Fig. 1

Fig. 1 Knockdown of dlx proteins in embryos injected with dlx3b/dlx4b-ATG-MOs and dlx3b/dlx4b-E2I2-MOs. The knockdown by the ATG-MOs was revealed by immunostaining with anti-Dll antibody (A–E). (A and B) Late blastula embryos. (C–E) 6-somite-stage embryos. (C and E) Wild-type embryos. (A, B, D) ATG-MOs-injected embryos. (A and B) Same images of a blastula. (A) Fluorescence image revealing MOs + LFD, and (B) bright field. The dispersion of MOs and anti-Dll immunoreactivity are complementary in the epiblast.
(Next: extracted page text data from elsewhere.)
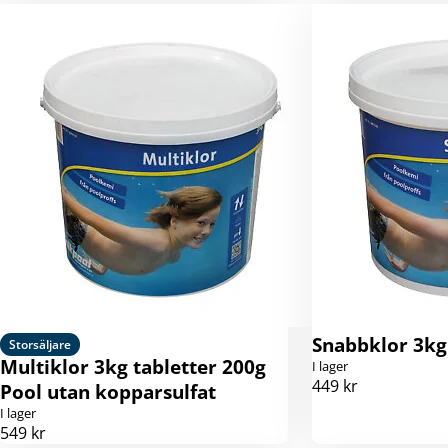
Snabbklor 3kg
Storsäljare
Multiklor 3kg tabletter 200g
I lager
449 kr
Pool utan kopparsulfat
I lager
549 kr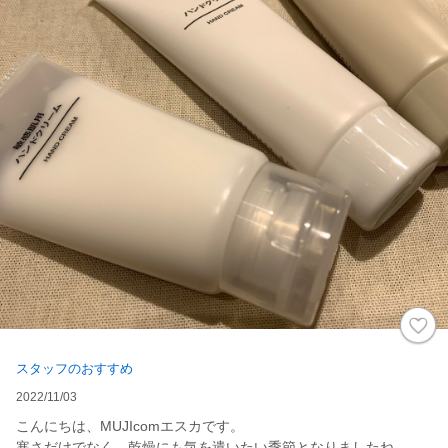
スタッフのおすすめ
2022/11/03
こんにちは、MUJIcomエスカです。
寒さだけでなく、乾燥にも気を遣いたい季節となりましたね。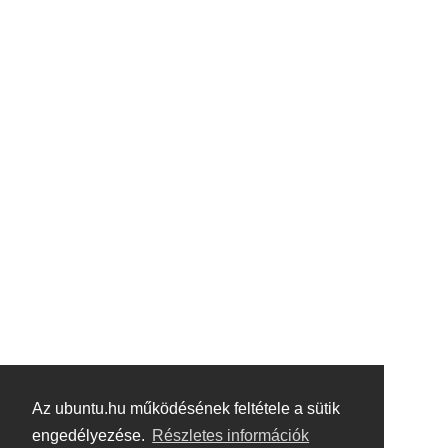
Az ubuntu.hu működésének feltétele a sütik
engedélyezése.
Részletes információk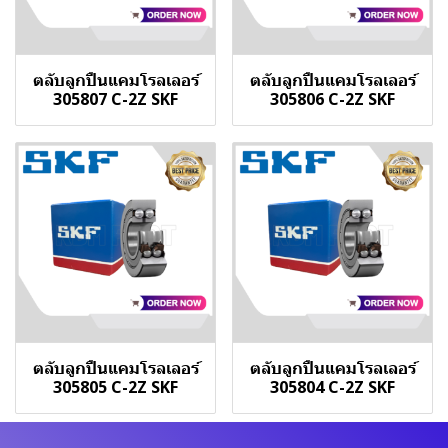
ตลับลูกปืนแคมโรลเลอร์
ตลับลูกปืนแคมโรลเลอร์
305807 C-2Z SKF
305806 C-2Z SKF
ตลับลูกปืนแคมโรลเลอร์
ตลับลูกปืนแคมโรลเลอร์
305805 C-2Z SKF
305804 C-2Z SKF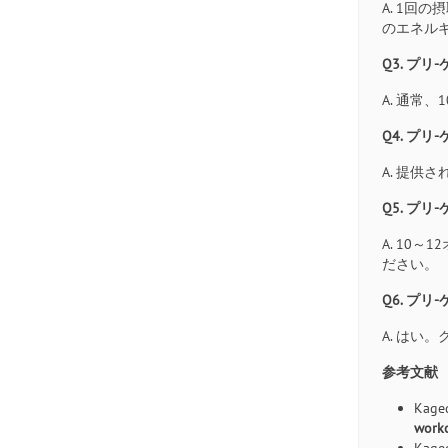
A. 1回
のエネル
Q3. プ
A. 通常
Q4. プ
A. 提
Q5. プ
A. 10
ださい。
Q6. プ
A. はい
参考文献
Kaged
worko
Kaged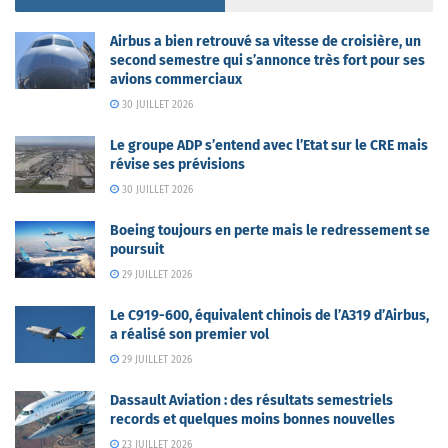
Airbus a bien retrouvé sa vitesse de croisière, un
second semestre qui s’annonce très fort pour ses
avions commerciaux
30 JUILLET 2026
Le groupe ADP s’entend avec l’Etat sur le CRE mais
révise ses prévisions
30 JUILLET 2026
Boeing toujours en perte mais le redressement se
poursuit
29 JUILLET 2026
Le C919-600, équivalent chinois de l’A319 d’Airbus,
a réalisé son premier vol
29 JUILLET 2026
Dassault Aviation : des résultats semestriels
records et quelques moins bonnes nouvelles
23 JUILLET 2026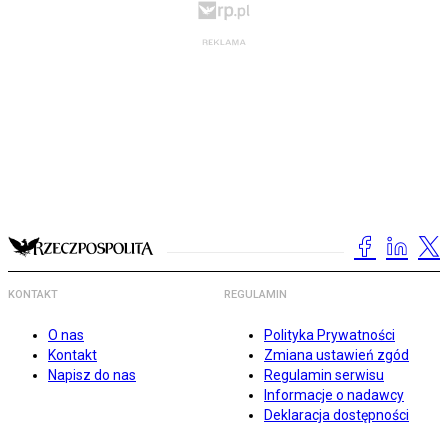
KONTAKT
REGULAMIN
O nas
Polityka Prywatności
Kontakt
Zmiana ustawień zgód
Napisz do nas
Regulamin serwisu
Informacje o nadawcy
Deklaracja dostępności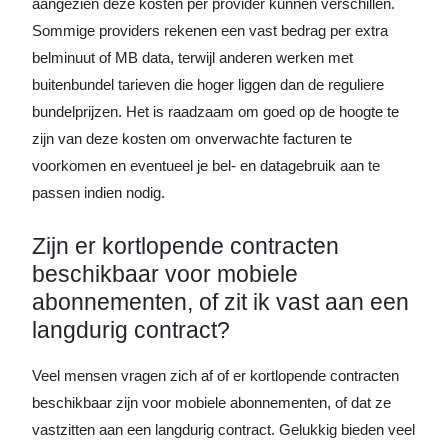
aangezien deze kosten per provider kunnen verschillen.
Sommige providers rekenen een vast bedrag per extra
belminuut of MB data, terwijl anderen werken met
buitenbundel tarieven die hoger liggen dan de reguliere
bundelprijzen. Het is raadzaam om goed op de hoogte te
zijn van deze kosten om onverwachte facturen te
voorkomen en eventueel je bel- en datagebruik aan te
passen indien nodig.
Zijn er kortlopende contracten
beschikbaar voor mobiele
abonnementen, of zit ik vast aan een
langdurig contract?
Veel mensen vragen zich af of er kortlopende contracten
beschikbaar zijn voor mobiele abonnementen, of dat ze
vastzitten aan een langdurig contract. Gelukkig bieden veel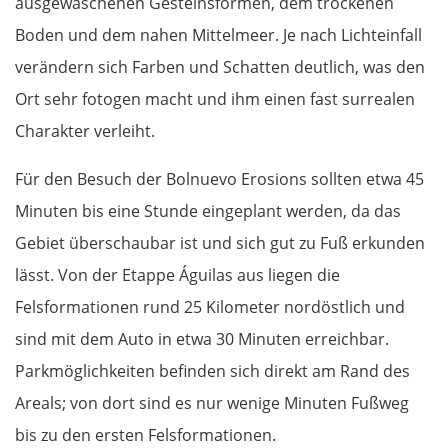
ausgewaschenen Gesteinsformen, dem trockenen
Livanates
Boden und dem nahen Mittelmeer. Je nach Lichteinfall
verändern sich Farben und Schatten deutlich, was den
Chalkida
Ort sehr fotogen macht und ihm einen fast surrealen
Charakter verleiht.
SÜDROUTE
Für den Besuch der Bolnuevo Erosions sollten etwa 45
Athen
Minuten bis eine Stunde eingeplant werden, da das
Gebiet überschaubar ist und sich gut zu Fuß erkunden
Korinth
lässt. Von der Etappe Águilas aus liegen die
Patras
Felsformationen rund 25 Kilometer nordöstlich und
sind mit dem Auto in etwa 30 Minuten erreichbar.
Mesolongi
Parkmöglichkeiten befinden sich direkt am Rand des
Areals; von dort sind es nur wenige Minuten Fußweg
Arta
bis zu den ersten Felsformationen.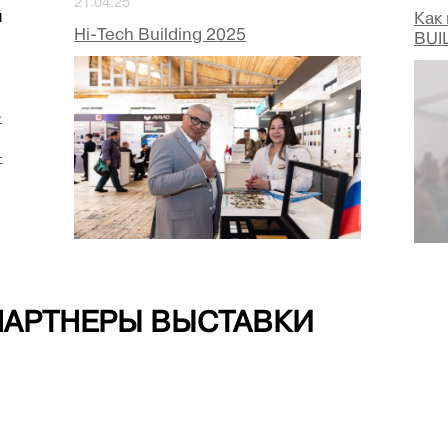
21.04.25
й
Как
Hi-Tech Building 2025
BUI
-
—
ПАРТНЕРЫ ВЫСТАВКИ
Lateral views. (C and D) Anti-Dll antibody immunoreactivity in the otic placodal primordium (arrowhead) is absent in MOs-injected embryos. Dorsal views, anterior is to the top. (E) The magnification view of the otic placodal primordium in (C). The knockdown by the E2I2-MOs was revealed by RT-PCR followed by gel electrophoresis (F). (F) Wild type (wt) as compared to E2I2 MO (E2I2) dlx3b and dlx4b RT-PCR products. In dlx3b RT-PCR, at 2–3-somite stage, the amplification of cDNA from wild-type embryos produced an 810-bp band, and cDNA from E2I2-MOs-injected embryos produced three bands of 630, 810, and 900-bp in size. At 90% epiboly, in E2I2-MOs-injected embryos, the 810-bp band was faint. In dlx4b RT-PCR, at 2- to 3-somite stage, the amplification of cDNA from wild-type embryos produced a 580-bp band, and cDNA from E2I2-MO-injected embryos produced a 390-bp band. Negative-control reactions run in parallel, where reverse transcriptase was omitted in the cDNA synthesis reactions (RT-).